Reading Large Values

When reading results from PostgreSQL, Npgsql first writes raw binary data from the network into an internal read buffer, and then parses that data as you call methods such as NpgsqlDataReader.GetString(). While this allows for efficient network reads, it's worth thinking about the size of this buffer, which is 8K by default. By default, Npgsql attempts to read each row into the buffer. If the entire row fits in 8K, you'll have optimal performance. However, if a row is bigger than 8K, Npgsql will allocate a temporary one-time buffer for the row, and discard it immediately afterwards; this can create very significant memory churn that will slow down your application (future versions may reuse these large buffers). To avoid this, if you know you're going to be reading 16k rows, you can specify Read Buffer Size=18000 in your connection string (leaving some margin for protocol overhead), this will ensure that the read buffer is reused and no extra allocation occur.
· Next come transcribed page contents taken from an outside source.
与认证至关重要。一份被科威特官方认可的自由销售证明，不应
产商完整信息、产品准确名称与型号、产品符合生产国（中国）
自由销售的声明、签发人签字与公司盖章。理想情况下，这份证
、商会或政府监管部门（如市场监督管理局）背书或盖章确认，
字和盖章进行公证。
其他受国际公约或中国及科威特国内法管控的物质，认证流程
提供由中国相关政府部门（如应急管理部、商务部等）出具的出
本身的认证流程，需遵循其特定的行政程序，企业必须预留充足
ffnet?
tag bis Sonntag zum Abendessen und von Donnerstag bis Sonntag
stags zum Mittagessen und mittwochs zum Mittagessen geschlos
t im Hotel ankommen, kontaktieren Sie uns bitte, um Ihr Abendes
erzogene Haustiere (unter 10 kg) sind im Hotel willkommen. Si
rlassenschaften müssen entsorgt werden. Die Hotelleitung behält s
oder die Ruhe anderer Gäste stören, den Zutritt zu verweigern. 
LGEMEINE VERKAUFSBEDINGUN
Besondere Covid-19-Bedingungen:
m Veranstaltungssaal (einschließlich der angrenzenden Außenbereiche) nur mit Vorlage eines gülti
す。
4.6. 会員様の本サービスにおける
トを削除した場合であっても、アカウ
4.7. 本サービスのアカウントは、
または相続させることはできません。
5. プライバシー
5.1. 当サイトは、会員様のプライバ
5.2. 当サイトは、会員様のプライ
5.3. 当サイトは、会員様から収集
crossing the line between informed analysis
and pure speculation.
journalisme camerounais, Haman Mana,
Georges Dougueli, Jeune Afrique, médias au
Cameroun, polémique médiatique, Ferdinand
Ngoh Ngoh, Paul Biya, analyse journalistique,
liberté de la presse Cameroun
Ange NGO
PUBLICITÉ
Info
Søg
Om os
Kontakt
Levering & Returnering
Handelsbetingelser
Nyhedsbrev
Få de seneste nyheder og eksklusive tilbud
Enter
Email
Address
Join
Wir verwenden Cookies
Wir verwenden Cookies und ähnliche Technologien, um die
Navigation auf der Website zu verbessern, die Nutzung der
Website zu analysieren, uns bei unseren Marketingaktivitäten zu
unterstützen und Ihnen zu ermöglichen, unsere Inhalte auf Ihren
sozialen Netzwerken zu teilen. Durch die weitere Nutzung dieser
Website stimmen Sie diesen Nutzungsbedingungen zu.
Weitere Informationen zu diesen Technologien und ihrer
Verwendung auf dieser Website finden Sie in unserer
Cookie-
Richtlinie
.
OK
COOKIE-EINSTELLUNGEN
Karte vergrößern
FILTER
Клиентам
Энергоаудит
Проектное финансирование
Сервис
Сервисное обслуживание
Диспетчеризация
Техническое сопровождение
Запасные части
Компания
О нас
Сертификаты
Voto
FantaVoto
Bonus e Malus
Another option is to pass CommandBehavior.SequentialAccess to NpgsqlCommand.ExecuteReader(). Sequential mode means that Npgsql will no longer read entire rows into its buffer, but will rather fill up the buffer as needed, read more data when it's empty. The same 8K read buffer will be used regardless of the row's total size, and Npgsql will take care of the details. However, when in sequential you must read the row's fields in the order in which you specified them; you cannot read the 2nd field and then go back to the 1st field, doing so will generate an exception. Similarly, you cannot read the same field twice - once you've read a field, it has been consumed.

For more information on CommandBehavior.SequentialAccess, see this page. If you decide to use this feature, be aware that it isn't used as often and may therefore contain bugs.

You can also control the socket's receive buffer size (not to be confused with Npgsql's internal buffer) by setting the Socket Receive Buffer Size connection string parameter.

Writing Large Values

Writing is somewhat similar - Npgsql has an internally write buffer (also 8K by default). When writing your query's SQL and parameters to PostgreSQL, Npgsql always writes "sequentially", that is, filling up the 8K buffer and flushing it when full. You can use Write Buffer Size to control the buffer's size.

You can also control the socket's receive buffer size (not to be confused with Npgsql's internal buffer) by setting the Socket Receive Buffer Size connection string parameter.

Unix Domain Socket

If you're on Linux and are connecting to a PostgreSQL server on the same machine, you can boost performance a little by connecting via Unix domain socket rather than via a regular TCP/IP socket. To do this, simply specify the directory of your PostgreSQL sockets in the Host connection string parameter - if this parameter starts with a slash, it will be taken to mean a filesystem path.